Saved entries
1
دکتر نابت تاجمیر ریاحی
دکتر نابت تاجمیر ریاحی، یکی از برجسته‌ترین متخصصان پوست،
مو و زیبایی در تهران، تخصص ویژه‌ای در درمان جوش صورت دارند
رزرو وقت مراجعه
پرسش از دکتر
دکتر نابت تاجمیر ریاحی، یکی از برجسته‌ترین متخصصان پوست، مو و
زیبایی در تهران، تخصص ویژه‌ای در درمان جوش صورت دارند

* * *

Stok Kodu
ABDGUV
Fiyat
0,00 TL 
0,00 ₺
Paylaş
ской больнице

--

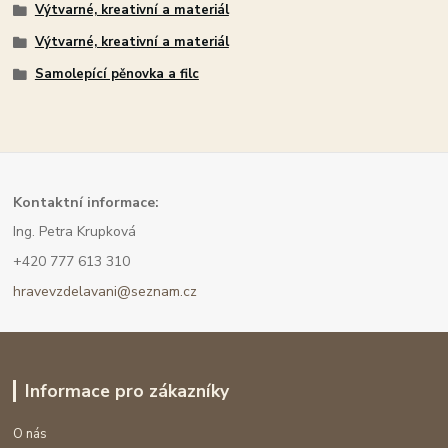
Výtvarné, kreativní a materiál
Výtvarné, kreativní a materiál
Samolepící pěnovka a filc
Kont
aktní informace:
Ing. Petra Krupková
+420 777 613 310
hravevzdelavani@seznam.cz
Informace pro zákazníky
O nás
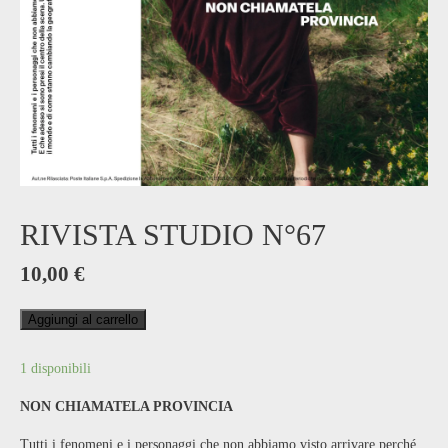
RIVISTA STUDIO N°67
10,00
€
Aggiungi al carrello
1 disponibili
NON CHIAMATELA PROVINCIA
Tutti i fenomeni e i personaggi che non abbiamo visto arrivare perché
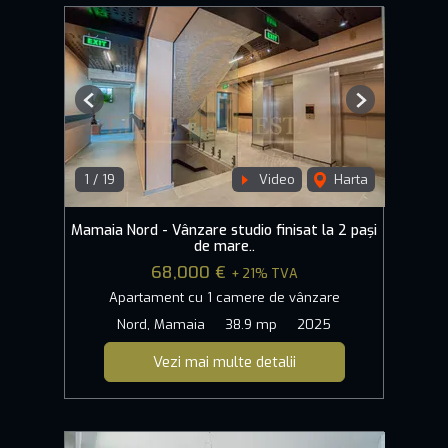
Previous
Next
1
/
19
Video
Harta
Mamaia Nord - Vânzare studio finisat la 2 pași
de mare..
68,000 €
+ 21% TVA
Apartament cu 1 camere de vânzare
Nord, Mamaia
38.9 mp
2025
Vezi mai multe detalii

| TRY IT |
Pull out all lines of the data with the string "تاجمیر".

| RESPONSE BOX |
دکتر نابت تاجمیر ریاحی
دکتر نابت تاجمیر ریاحی، یکی از برجسته‌ترین متخصصان پوست،
دکتر نابت تاجمیر ریاحی، یکی از برجسته‌ترین متخصصان پوست، مو و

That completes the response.